Hypnotic effects have also been reported for Passiflora
incarnata L. It has been described that numerous pharmacological
effects of Passiflora incarnata are mediated via modulation of the
GABA system including affinity to GABA-A and GABA-B receptors,
and effects on GABA uptake [19]. It is very likely that binding to
the GABA-site of the GABA-A receptor is one of the clinically
applicable modes of action of Passiflora incarnata extract, because
pre-administration of flumazenil (Ro 15-1788), an antagonist of
the benzodiazepine binding site of the GABA-A receptor, attenuates
the effects of Passiflora incarnata in vivo. Another possible target
might be the binding of Passiflora incarnata extract to the GABA-B
receptor. There is accumulating evidence that modulators of the
GABA-B receptor might act as an anxiolytic, although the compounds
responsible for the hypnotic activity of Passiflora incarnata are yet
to be identified. However, it is probable that the hypnotic activity
could be exerted by the flavonoids chrysin and/ or homoorientin,
orientin, vitexin, and isovitexin [20].
Neurodegenerative disorders are a miscellaneous group of diseases of the nervous system. Neurodegenerative dementias and movement disorders are attractive more frequent mostly as a result of augmented life anticipation and changing population demographics [21]. Alzheimer’s Disease (AD) is a progressive neurodegenerative disorder distinguished by neuronal degeneration and cognitive worsening, particularly in the elderly [22]. Parkinson’s Disease (PD) is a neurodegenerative disorder characterized by tremors, akinesia, muscle rigidity, and postural instability.

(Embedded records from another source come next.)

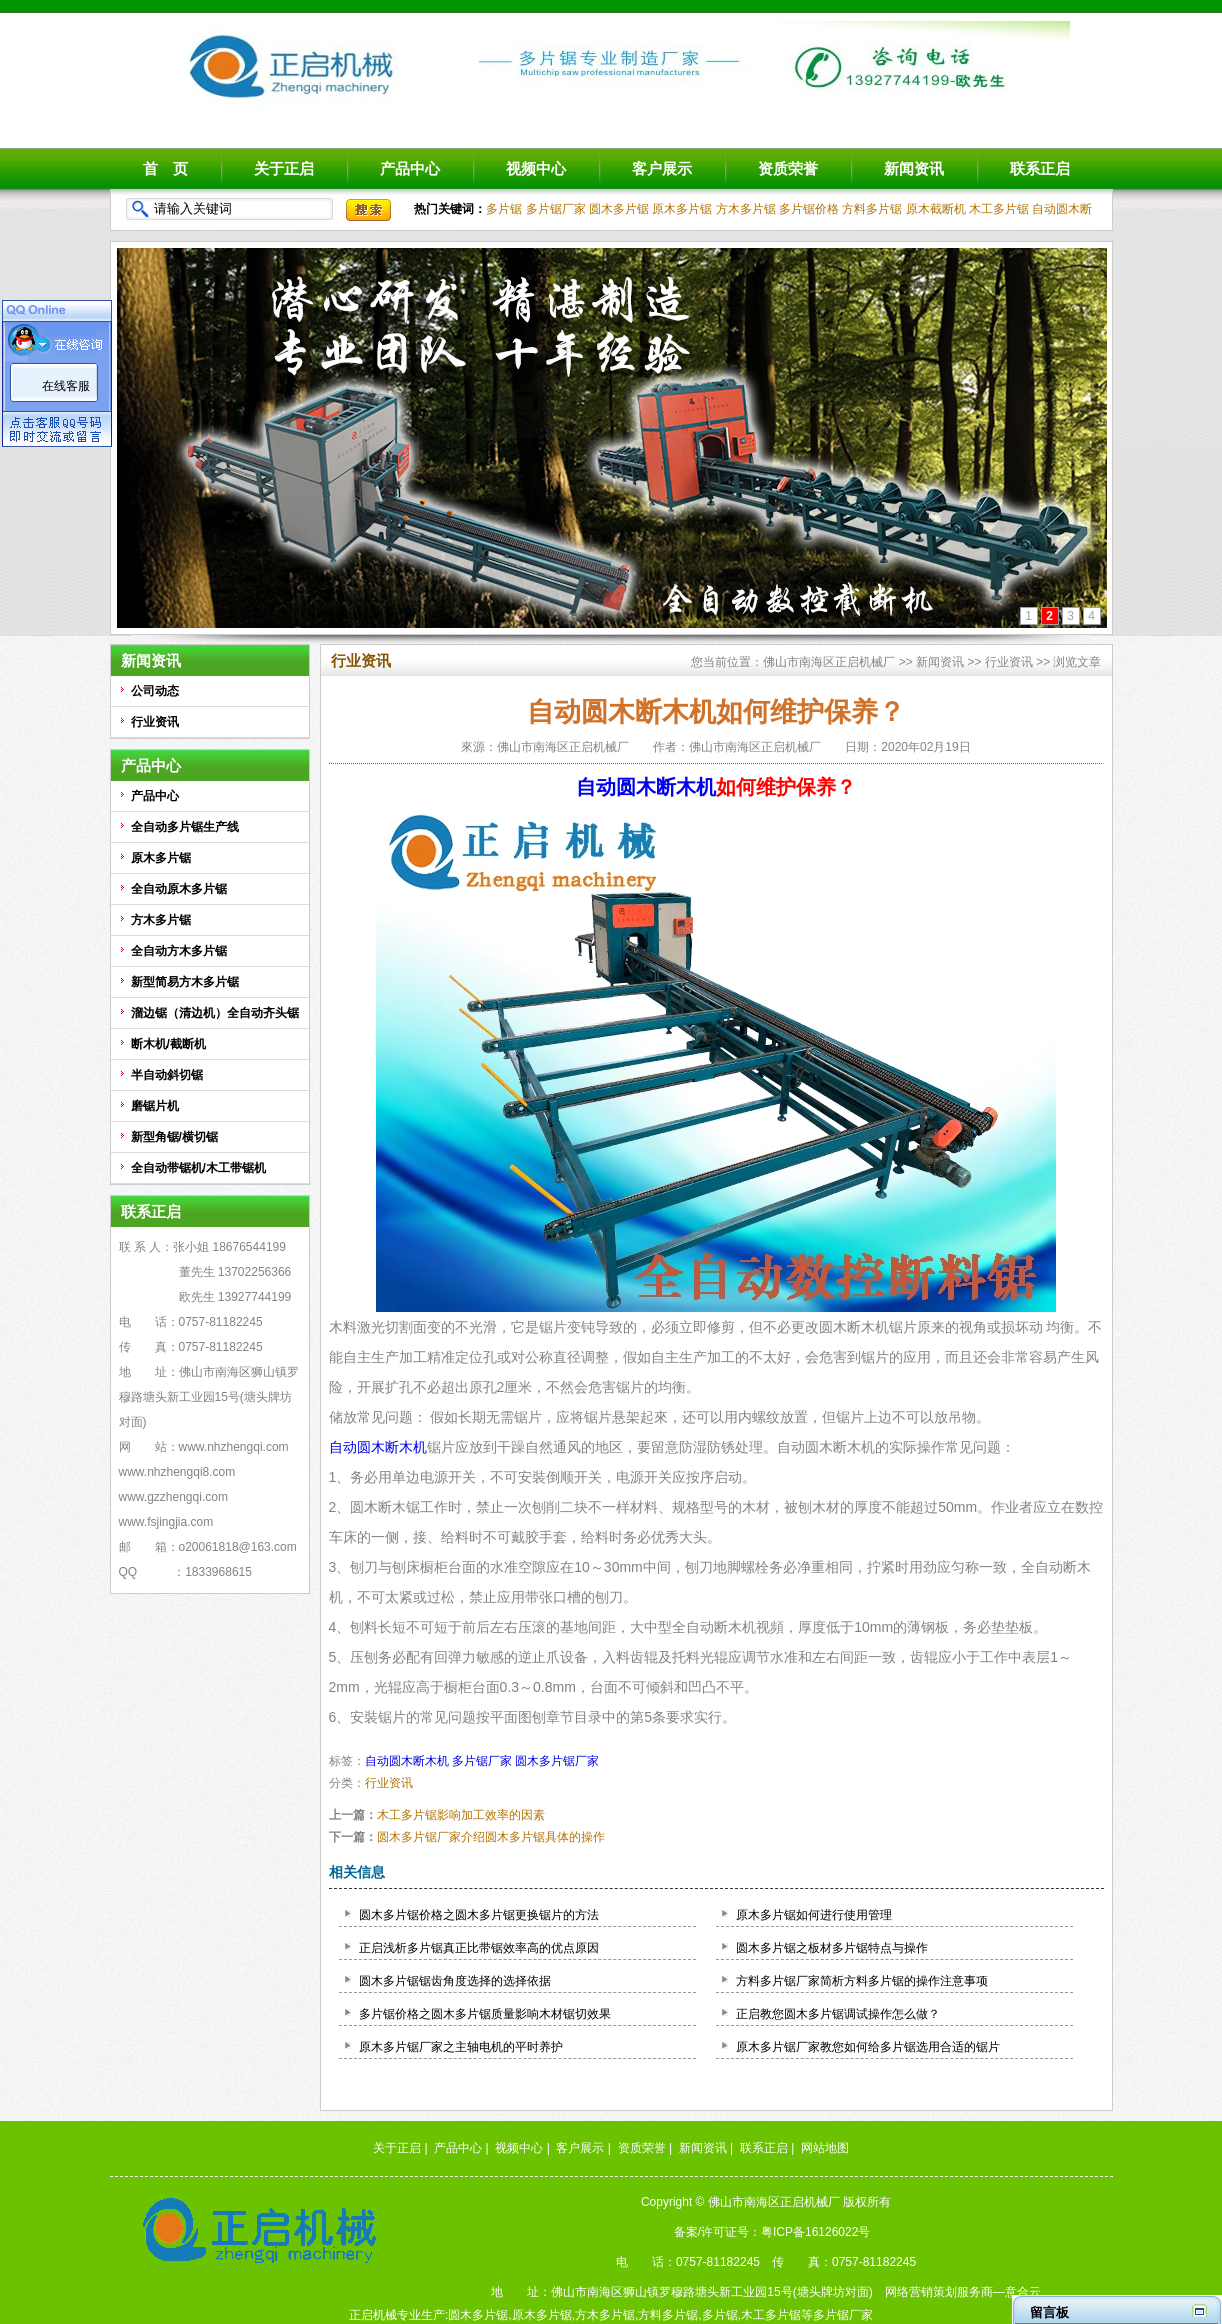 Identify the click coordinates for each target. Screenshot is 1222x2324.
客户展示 (662, 168)
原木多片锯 (682, 209)
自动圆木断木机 (646, 787)
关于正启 (284, 168)
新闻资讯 (914, 168)
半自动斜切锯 (167, 1075)
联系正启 (1040, 168)
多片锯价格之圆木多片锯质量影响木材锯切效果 (485, 2014)
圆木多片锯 (619, 209)
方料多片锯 (872, 209)
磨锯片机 (155, 1106)
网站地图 (825, 2148)
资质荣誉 (788, 168)
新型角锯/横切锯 (174, 1137)
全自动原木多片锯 (179, 889)
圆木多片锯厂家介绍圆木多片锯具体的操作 (491, 1837)
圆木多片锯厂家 (557, 1761)
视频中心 (536, 168)
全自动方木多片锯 (179, 951)
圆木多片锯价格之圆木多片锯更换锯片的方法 (479, 1915)
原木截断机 (936, 209)
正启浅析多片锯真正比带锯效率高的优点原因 (479, 1948)
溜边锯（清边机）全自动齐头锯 (215, 1013)
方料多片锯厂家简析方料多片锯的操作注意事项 (862, 1981)
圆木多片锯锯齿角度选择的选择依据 (455, 1981)
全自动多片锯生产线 (185, 827)
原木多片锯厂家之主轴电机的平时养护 (461, 2047)
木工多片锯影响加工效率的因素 (461, 1815)
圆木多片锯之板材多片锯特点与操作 (832, 1948)
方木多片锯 (746, 209)
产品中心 (410, 168)
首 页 (165, 168)
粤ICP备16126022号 (815, 2232)
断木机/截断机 (168, 1044)
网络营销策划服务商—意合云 (963, 2292)
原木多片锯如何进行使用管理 (814, 1915)
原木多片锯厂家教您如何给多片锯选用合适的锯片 (868, 2047)
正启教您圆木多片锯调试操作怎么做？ (838, 2014)
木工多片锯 (999, 209)
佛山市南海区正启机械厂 (829, 662)
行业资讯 (155, 722)
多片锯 (504, 209)
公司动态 (155, 691)
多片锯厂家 (556, 209)
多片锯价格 (809, 209)
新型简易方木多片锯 (185, 982)
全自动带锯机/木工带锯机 (198, 1168) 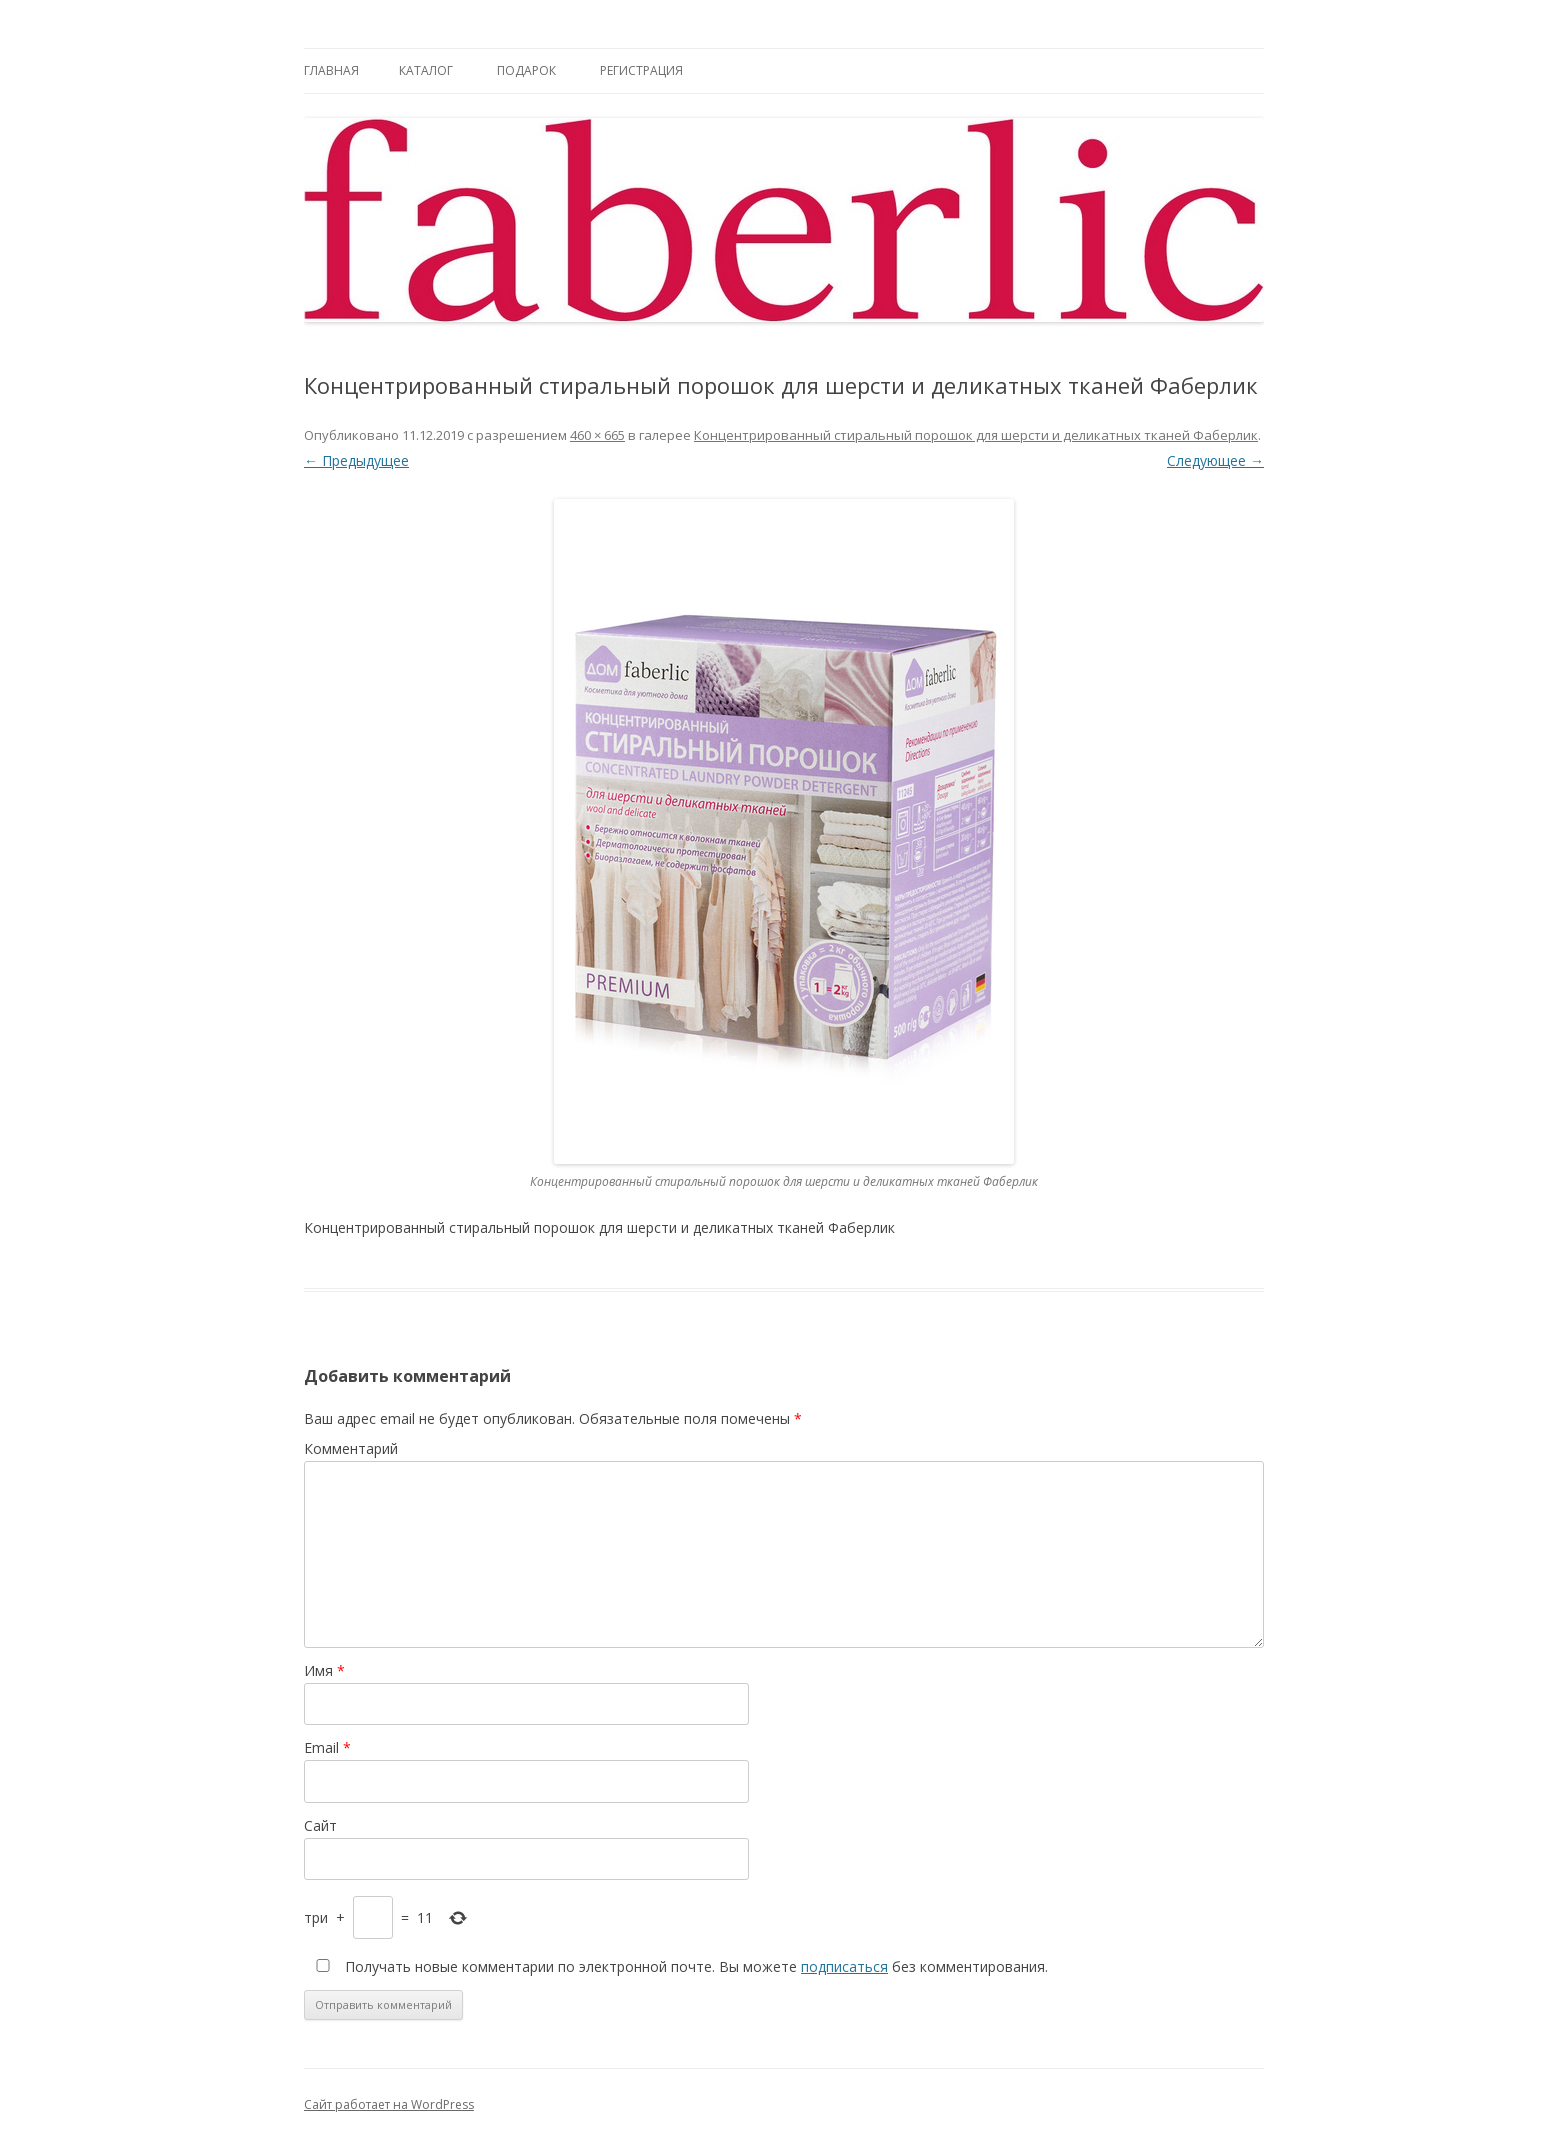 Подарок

Moreover, free radicals are produced close by within the basal ganglia and lead to progressive neuronal injure of substantia nigra neurons in vulnerable individuals. Oxidative stress has been concerned in the pathogenesis of AD and PD through augmented neuronal lipid peroxidation [23]. Harmine and harmaline alkaloids are accounted to be effectual anti-parkinsonism agents. For this reason; antioxidants effect of P. incarnata have anti-parkinsonian and memory enhancing activity [24]. Oxidative stress has long been thought to take part in a major role in the pathogenesis of AD. Certain plant products and diet rich in antioxidants are said to be neuroprotective and therefore may have a role in improving cognition in aging and neurodegenerative diseases. Consequently, butanolic extract of Passiflora incarnata flowers has neuroprotective effect in neurodegerarive diseases such as Alzheimer’s and Parkinson’s disease which is mediated throughout its antioxidant potential [25].
Passiflora incarnate is effective herbal medicine for anxiety, depression, sleep disorders and various types of addictions.